Figure 1 – Evolution de la loi des 80/20 [Anderson, 2008]
Bien que sa théorie ait été globalement bien accueillie, nous avons relevé quelques objections dans la
littérature : les best-sellers ne sont pas morts et représentent toujours une place prépondérante dans
les ventes, Internet ne favorise pas systématiquement la traîne au dépend des best-sellers, et sa
transposition en dehors des produits culturels (qui forment la base de l’étude d’Anderson) est loin
d’être évidente. Enfin, nous avons montré que si tous les commerçants appliquaient sa théorie, elle
deviendrait de facto moins intéressante.
Une demande du consommateur ?
Une revue de la littérature nous a convaincu que le consommateur ne préfère pas systématiquement
un assortiment plus profond. En effet, faire un choix parmi un grand assortiment lui demande un plus
grand effort cognitif. Qu’il soit prêt à faire cet effort ou non, dépend de critères personnels, des
circonstances et de la catégorie de produit.
Auteur : Fabrice Goffinet Novembre 2011
Promoteur : Hugues Rey -1/2-
2. La réalité dans le e-commerce belge
Présentée par Anderson comme la panacée pour développer le e-commerce de manière rentable, la
longue traîne tient-elle vraiment ses promesses ? Une analyse terrain nous a montré que cinq ans plus
tard le principe de longue traîne n’était pas uniformément appliqué dans le e-commerce belge.
Certains l’appliquent, d’autres commencent, enfin d’autres encore s’en tiennent résolument éloignés.
Quant à savoir si c’est rentable, là aussi les réalités et les avis divergent ; de clairement rentable à pas
rentable. Au niveau des perspectives, certains vont continuer et allonger la traîne alors que d’autres
vont la réduire, et que les derniers ne pensent pas changer la taille de leur assortiment.
La Longue Traîne, une stratégie à suivre ?
S’il est certain que Internet facilite la mise en application de la longue traîne par rapport au commerce
traditionnel; nous voyons néanmoins que la longue traîne n’est pas automatiquement synonyme de
succès ni de rentabilité pour le e-commerce.
Sur base de la théorie et des cas pratiques des e-tailers belges, nous avons pu déterminer un certain
nombre de conditions pour pouvoir mettre en pratique la longue traîne de façon rentable :
En ligne avec la stratégie : la profondeur d’assortiment doit être un des axes de la stratégie et
du positionnement. En fonction de l’environnement concurrentiel, il sera opportun ou pas de
se positionner sur le choix. Nous avons vu que si tout le monde applique la longue traîne, celle-
ci perd de son intérêt. Il faut trouver son « océan bleu » par une offre originale, la longue traîne
peut être cet élément de différenciation.

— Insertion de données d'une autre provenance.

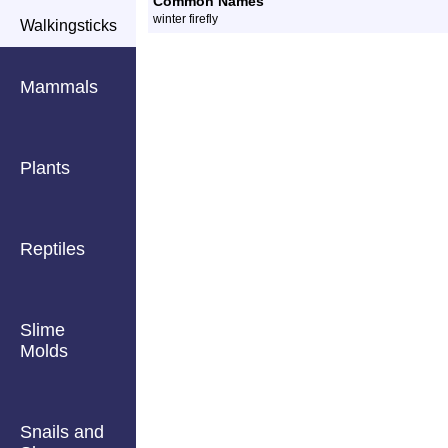
Common Names
winter firefly
Walkingsticks
Mammals
Plants
Reptiles
Slime
Molds
Snails and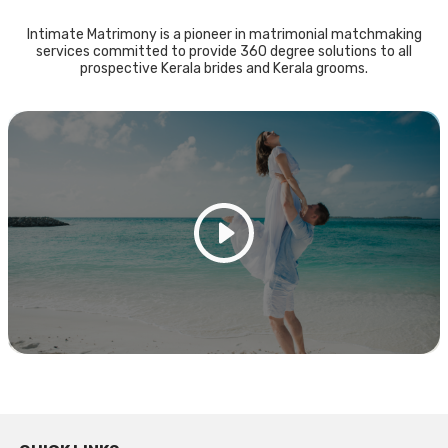
Intimate Matrimony is a pioneer in matrimonial matchmaking
services committed to provide 360 degree solutions to all
prospective Kerala brides and Kerala grooms.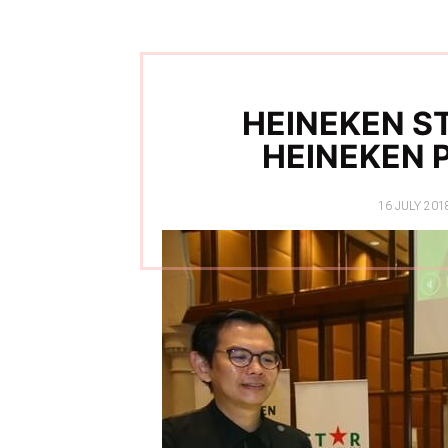
HEINEKEN ST
HEINEKEN 
POSTED
16 JULY 201
ON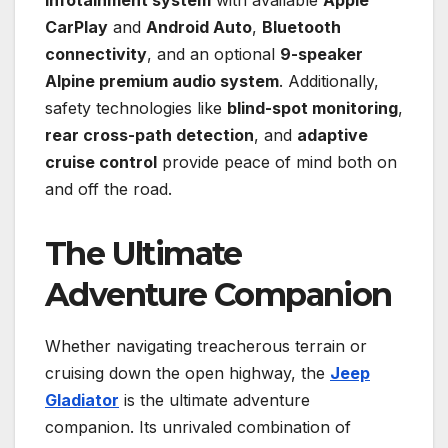
CarPlay
and
Android Auto
,
Bluetooth
connectivity
, and an optional
9-speaker
Alpine premium audio system
. Additionally,
safety technologies like
blind-spot monitoring
,
rear cross-path detection
, and
adaptive
cruise control
provide peace of mind both on
and off the road.
The Ultimate
Adventure Companion
Whether navigating treacherous terrain or
cruising down the open highway, the
Jeep
Gladiator
is the ultimate adventure
companion. Its unrivaled combination of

La question des stocks doit absolument être résolue : stocks idéalement dématérialisés, ou
portés par les fournisseurs, sinon avec une faible valeur et des longues dates de validité. Un
autre aspect pratique à résoudre est le référencement des articles dans les systèmes
opérationnels. Celui-ci doit être extrêmement productif ou également exécuté par les
fournisseurs.
La masse critique : la zone de chalandise et le potentiel de chiffre d’affaires doivent être assez
grands pour que la fin de la traîne se vende.
La catégorie de produits : le consommateur est demandeur de plus de choix dans certaines
catégories, typiquement celles évaluées subjectivement et dans lesquelles le consommateur
s’implique émotionnellement, ou encore celles ayant un faible degré de substitution.
Le site : il doit être construit pour permettre au consommateur de trouver facilement ce qui lui
convient (diminuer son effort cognitif). La structuration, les outils de filtre ou de recherche et
les outils collaboratifs (p.ex : commentaires, évaluations des autres internautes) sont autant
d’éléments qui permettent au consommateur de profiter de la profondeur d’assortiment tout
en en limitant les inconvénients.
En conclusion, Internet facilite la mise en application de la longue traîne par rapport au commerce
traditionnel. Pour les sites de vente en ligne de produits, la longue traîne peut s’avérer être un
vecteur de revenus et de profits moyennant la rencontre de conditions énoncées ci-dessus. Dans la
pratique, elle n’est que partiellement appliquée (et applicable) par les sites de e-commerce belges.